Daily Dispatch

Injury-hit SA up for Testing time

Abbott, Duminy, genius AB in Proteas’ arsenal

- By TELFORD VICE

WHOEVER said cricket is a funny game should be taken out and shot. What, for instance, is the joke in the fate that has befallen South Africa in India?

Having been beaten on Mohali’s Pro-Vita pitch in the first Test, the visitors would have given thanks for the rain that greeted their arrival in Bangalore.

“As a batsman, all you can do is play what you see, instead of playing what you imagine,” Hashim Amla said yesterday in explaining, albeit obliquely, what had gone wrong for South Africa last week.

But Bangalore’s bucketing rain and palpable humidity this week suggested there would be something in the surface for the seamers and swing bowlers when the second Test starts today.

Dale Steyn and Vernon Philander, South Africa’s most accomplish­ed exponents of swing and seam, will thus mark out their run-ups with relish . . . Not.

Steyn is watching from the dressing room and hoping the groin strain he sustained in Mohali heals in time for him to play in the third Test in Nagpur. He has a dozen days to sort himself out.

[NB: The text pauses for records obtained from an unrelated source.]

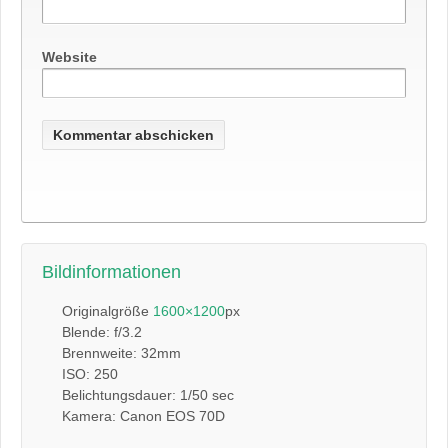
Website
Bildinformationen
Originalgröße
1600×1200
px
Blende: f/3.2
Brennweite: 32mm
ISO: 250
Belichtungsdauer: 1/50 sec
Kamera: Canon EOS 70D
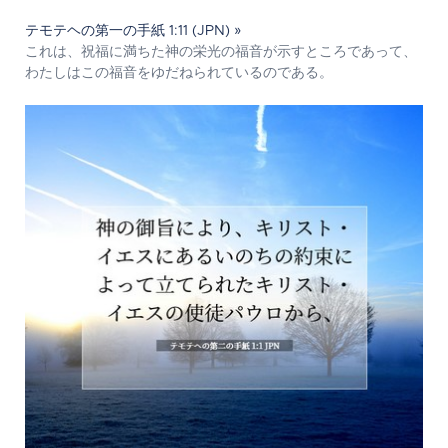
テモテヘの第一の手紙 1:11 (JPN) »
これは、祝福に満ちた神の栄光の福音が示すところであって、
わたしはこの福音をゆだねられているのである。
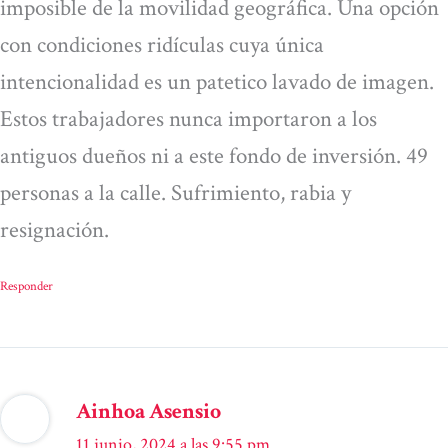
imposible de la movilidad geográfica. Una opción
con condiciones ridículas cuya única
intencionalidad es un patetico lavado de imagen.
Estos trabajadores nunca importaron a los
antiguos dueños ni a este fondo de inversión. 49
personas a la calle. Sufrimiento, rabia y
resignación.
Responder
Ainhoa Asensio
11 junio, 2024 a las 9:55 pm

But Steyn’s lot is better than that of Philander, who was put on a plane back to South Africa after tearing ankle ligaments during a football game played before Thursday’s training session. He will be out for eight weeks.

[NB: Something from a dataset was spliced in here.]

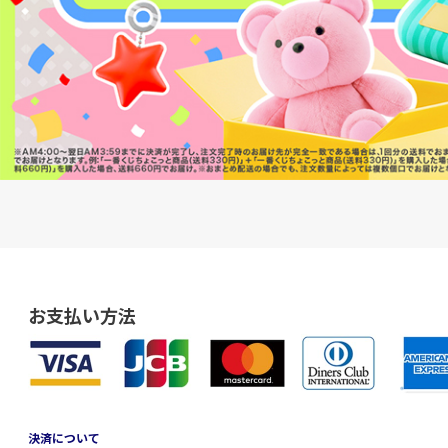
お支払い方法
決済について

“Losing Dale, the best bowler in the world, and Vernon, arguably the best all-rounder, changes the dynamics of our team,” Amla said.

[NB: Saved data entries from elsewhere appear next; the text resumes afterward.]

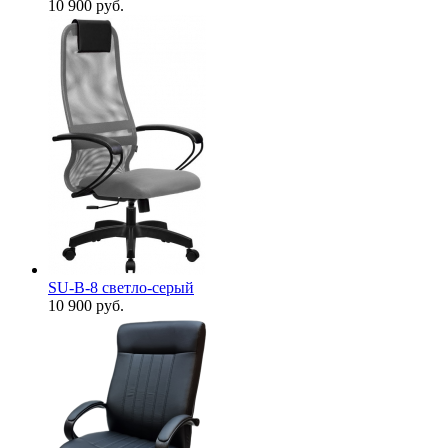
10 900
руб.
SU-B-8 светло-серый
10 900
руб.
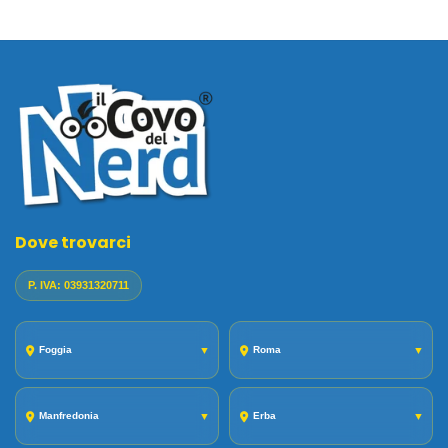
Dove trovarci
P. IVA: 03931320711
Foggia
▼
Roma
▼
Manfredonia
▼
Erba
▼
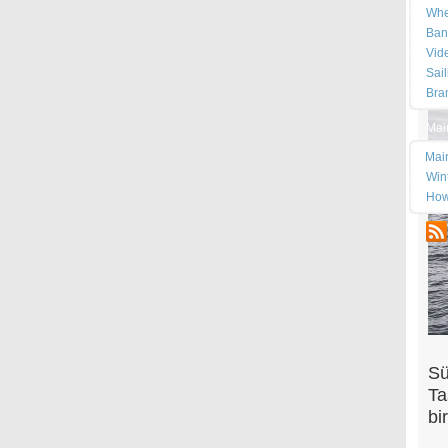
Whe
Ban
Vid
Sai
Bra
Mai
Mai
Wint
How
Sü
Ta
bi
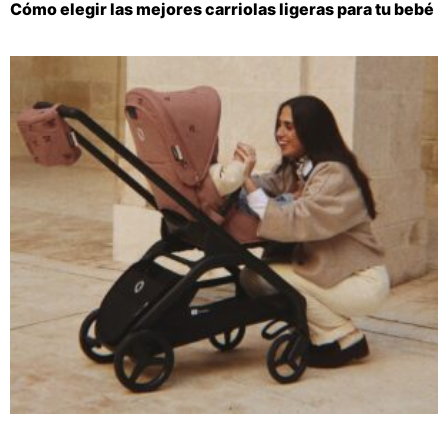
Cómo elegir las mejores carriolas ligeras para tu bebé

“But the guys who are going to be replacing them are quality cricketers. A series is generally won with 15 players; not just 11.”

Now that Morne Morkel is over the quadriceps injury that kept him out of the first Test, he should crack the nod. Bounce, Morkel’s prime asset, often challenges batsmen from the sub- continent.

Steyn’s absence, meanwhile, should mean a second cap for Kagiso Rabada – whose pace will bother the home side.

Philander’s probable replacemen­t, Kyle Abbot, was bowling in the nets at the M Chinnaswam­y Stadium yesterday, having been summoned from South Africa within two hours of Thursday’s catastroph­e.

“He’ll be ready,” Amla said. “Kyle is a profession­al and when he puts his boots on he’s ready.”

More happily, South Africa will welcome back JP Duminy from the lacerated hand that took him out of the equation in Mohali.

“He bats in a crucial position down at five, six and seven,” Amla said. “In all forms of cricket, that’s the business end of the game.”

And then there’s AB – as in De Villiers, who will today become the seventh South African and the 63rd player overall to win 100 Test caps.

One of those who has been there, done that, used his column in The Hindu yesterday to pay tribute to the newly minted centurion.

“I’ll never forget when AB first came into the Test team – we didn’t know what he was, a wicketkeep­er, an opening batsman, a middle order player?” Jacques Kallis wrote.

“All we knew for certain was that he had a touch of genius and was destined to have a long internatio­nal career.”

Amla was asked whether the hype over De Villiers’ looming milestone had distracted a team preparing for their toughest challenge in recent years. On the contrary, he said: “It’s been great to have ‘Abbas’ playing his 100th game and for us to have something to celebrate.”

After the week South Africa has had, that’s something at least.